◆ EXERCISE DATA ◆
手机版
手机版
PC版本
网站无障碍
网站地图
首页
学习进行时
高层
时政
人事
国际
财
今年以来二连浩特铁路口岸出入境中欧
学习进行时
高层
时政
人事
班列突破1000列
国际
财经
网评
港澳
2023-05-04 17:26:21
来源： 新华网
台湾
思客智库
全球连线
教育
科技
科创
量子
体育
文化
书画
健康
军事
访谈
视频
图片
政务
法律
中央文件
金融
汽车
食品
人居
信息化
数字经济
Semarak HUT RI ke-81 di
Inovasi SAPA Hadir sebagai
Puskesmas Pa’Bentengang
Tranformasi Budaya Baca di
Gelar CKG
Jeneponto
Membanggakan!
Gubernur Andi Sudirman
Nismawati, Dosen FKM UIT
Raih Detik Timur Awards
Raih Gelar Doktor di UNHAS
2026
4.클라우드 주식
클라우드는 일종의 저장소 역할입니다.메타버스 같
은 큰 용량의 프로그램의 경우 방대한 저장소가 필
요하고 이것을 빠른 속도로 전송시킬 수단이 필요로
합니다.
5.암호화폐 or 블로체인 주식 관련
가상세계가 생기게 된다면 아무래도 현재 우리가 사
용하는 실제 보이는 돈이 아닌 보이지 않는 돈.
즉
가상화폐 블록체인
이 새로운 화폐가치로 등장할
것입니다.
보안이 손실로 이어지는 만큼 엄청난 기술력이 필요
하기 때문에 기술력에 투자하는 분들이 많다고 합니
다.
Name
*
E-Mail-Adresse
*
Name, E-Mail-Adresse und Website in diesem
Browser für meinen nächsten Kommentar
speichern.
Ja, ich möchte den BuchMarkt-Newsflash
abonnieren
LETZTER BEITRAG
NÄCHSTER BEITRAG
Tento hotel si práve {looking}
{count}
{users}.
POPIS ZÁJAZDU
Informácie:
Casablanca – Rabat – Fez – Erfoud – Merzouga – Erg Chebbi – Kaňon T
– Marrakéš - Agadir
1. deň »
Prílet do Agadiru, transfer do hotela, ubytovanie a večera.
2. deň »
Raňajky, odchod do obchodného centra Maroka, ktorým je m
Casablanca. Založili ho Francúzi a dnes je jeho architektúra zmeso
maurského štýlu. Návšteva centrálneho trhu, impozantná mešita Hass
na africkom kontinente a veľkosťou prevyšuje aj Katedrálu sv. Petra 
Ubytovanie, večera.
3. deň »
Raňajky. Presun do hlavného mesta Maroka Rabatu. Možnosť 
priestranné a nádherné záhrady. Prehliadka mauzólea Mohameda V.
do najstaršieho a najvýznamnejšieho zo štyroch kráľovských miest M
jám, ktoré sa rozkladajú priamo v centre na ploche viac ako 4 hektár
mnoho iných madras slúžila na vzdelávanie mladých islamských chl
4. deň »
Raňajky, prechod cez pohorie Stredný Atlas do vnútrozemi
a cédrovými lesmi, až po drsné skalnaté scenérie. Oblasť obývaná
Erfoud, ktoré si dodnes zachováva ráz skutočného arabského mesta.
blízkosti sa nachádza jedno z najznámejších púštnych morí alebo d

--

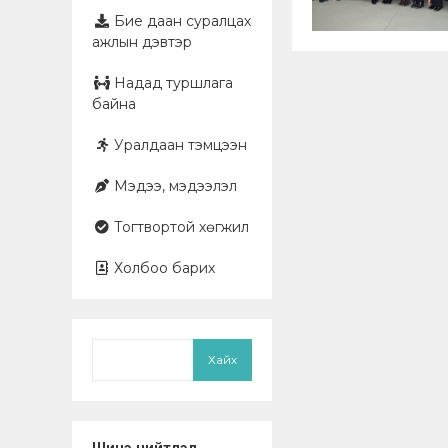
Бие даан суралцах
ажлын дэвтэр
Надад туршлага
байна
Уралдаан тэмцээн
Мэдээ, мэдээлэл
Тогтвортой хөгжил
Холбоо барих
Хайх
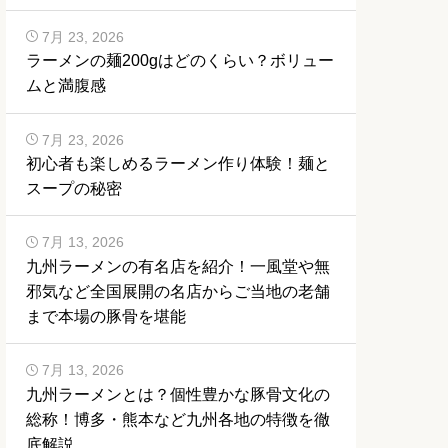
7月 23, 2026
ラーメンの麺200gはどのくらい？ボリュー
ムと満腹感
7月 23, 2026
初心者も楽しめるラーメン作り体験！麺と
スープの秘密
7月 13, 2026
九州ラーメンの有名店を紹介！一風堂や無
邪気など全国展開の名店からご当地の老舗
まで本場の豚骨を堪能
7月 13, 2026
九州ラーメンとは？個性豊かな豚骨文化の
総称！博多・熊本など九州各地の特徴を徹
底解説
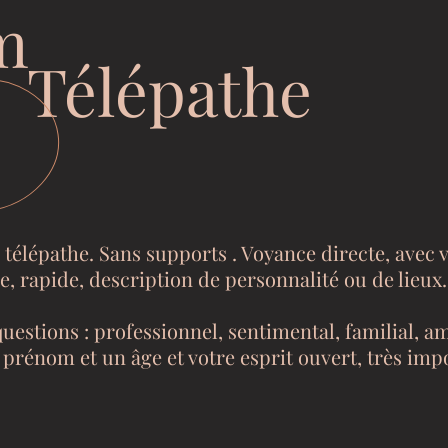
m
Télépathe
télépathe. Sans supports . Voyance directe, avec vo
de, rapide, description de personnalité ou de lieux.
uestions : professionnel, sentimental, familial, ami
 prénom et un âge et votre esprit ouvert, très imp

◆ YOUR GOAL ◆
Starting from the records above, copy each line where the string "ktoré" is found.

◆ FINAL ANSWER ◆
jám, ktoré sa rozkladajú priamo v centre na ploche viac ako 4 hektár
Erfoud, ktoré si dodnes zachováva ráz skutočného arabského mesta.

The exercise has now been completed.